When you respond, restate each record exactly as it is given.
(Stored data)
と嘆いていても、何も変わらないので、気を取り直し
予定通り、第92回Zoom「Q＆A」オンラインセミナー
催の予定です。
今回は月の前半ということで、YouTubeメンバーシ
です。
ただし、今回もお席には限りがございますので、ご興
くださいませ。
(End Stored data)
Answer to this exercise:
と嘆いていても、何も変わらないので、気を取り直し
予定通り、第92回Zoom「Q＆A」オンラインセミナー
催の予定です。
今回は月の前半ということで、YouTubeメンバーシ
です。
ただし、今回もお席には限りがございますので、ご興
くださいませ。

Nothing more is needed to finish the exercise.